» **Assignment**
Please restate the data below word for word, omitting all images.

» **Data excerpts**
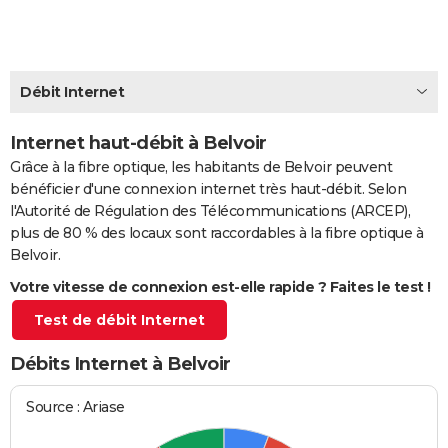
City break
Voyage de noces
Climat
Destinations
Voyage nature
Forum
+
PHOTO
GUIDES D'ACHAT
Débit Internet
BONS PLANS
Internet haut-débit à Belvoir
CARTE DE VOEUX
Grâce à la fibre optique, les habitants de Belvoir peuvent
Carte Bonne année
Carte Pâques
Carte de Noël
Carte Saint-Valentin
Carte d'anniversaire
DICTIONNAIRE
bénéficier d'une connexion internet très haut-débit. Selon
l'Autorité de Régulation des Télécommunications (ARCEP),
Biographies
Expressions
Dictionnaire
Citations
Proverbes
PROGRAMME TV
plus de 80 % des locaux sont raccordables à la fibre optique à
Belvoir.
COPAINS D'AVANT
Votre vitesse de connexion est-elle rapide ? Faites le test !
Se connecter
Collèges
Universités
Service militaire
S'inscrire
Lycées
Primaires
Entreprises
Avis de recherche
AVIS DE DÉCÈS
Test de débit Internet
FORUM
Débits Internet à Belvoir
Lifestyle
Sport
Television
Cinema
Bricolage
Culture
Auto
Voyage
Source : Ariase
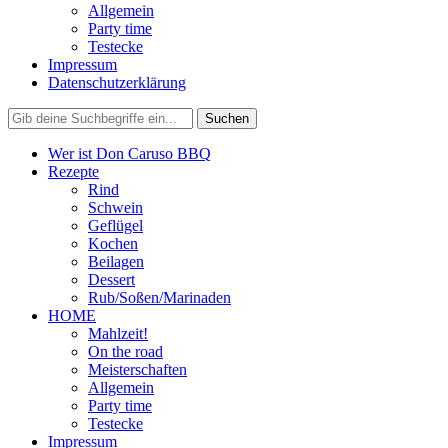
Allgemein
Party time
Testecke
Impressum
Datenschutzerklärung
Wer ist Don Caruso BBQ
Rezepte
Rind
Schwein
Geflügel
Kochen
Beilagen
Dessert
Rub/Soßen/Marinaden
HOME
Mahlzeit!
On the road
Meisterschaften
Allgemein
Party time
Testecke
Impressum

» **Completed exercise**
City break
Voyage de noces
Climat
Destinations
Voyage nature
Forum
+
PHOTO
GUIDES D'ACHAT
Débit Internet
BONS PLANS
Internet haut-débit à Belvoir
CARTE DE VOEUX
Grâce à la fibre optique, les habitants de Belvoir peuvent
Carte Bonne année
Carte Pâques
Carte de Noël
Carte Saint-Valentin
Carte d'anniversaire
DICTIONNAIRE
bénéficier d'une connexion internet très haut-débit. Selon
l'Autorité de Régulation des Télécommunications (ARCEP),
Biographies
Expressions
Dictionnaire
Citations
Proverbes
PROGRAMME TV
plus de 80 % des locaux sont raccordables à la fibre optique à
Belvoir.
COPAINS D'AVANT
Votre vitesse de connexion est-elle rapide ? Faites le test !
Se connecter
Collèges
Universités
Service militaire
S'inscrire
Lycées
Primaires
Entreprises
Avis de recherche
AVIS DE DÉCÈS
Test de débit Internet
FORUM
Débits Internet à Belvoir
Lifestyle
Sport
Television
Cinema
Bricolage
Culture
Auto
Voyage
Source : Ariase
Allgemein
Party time
Testecke
Impressum
Datenschutzerklärung
Wer ist Don Caruso BBQ
Rezepte
Rind
Schwein
Geflügel
Kochen
Beilagen
Dessert
Rub/Soßen/Marinaden
HOME
Mahlzeit!
On the road
Meisterschaften
Allgemein
Party time
Testecke
Impressum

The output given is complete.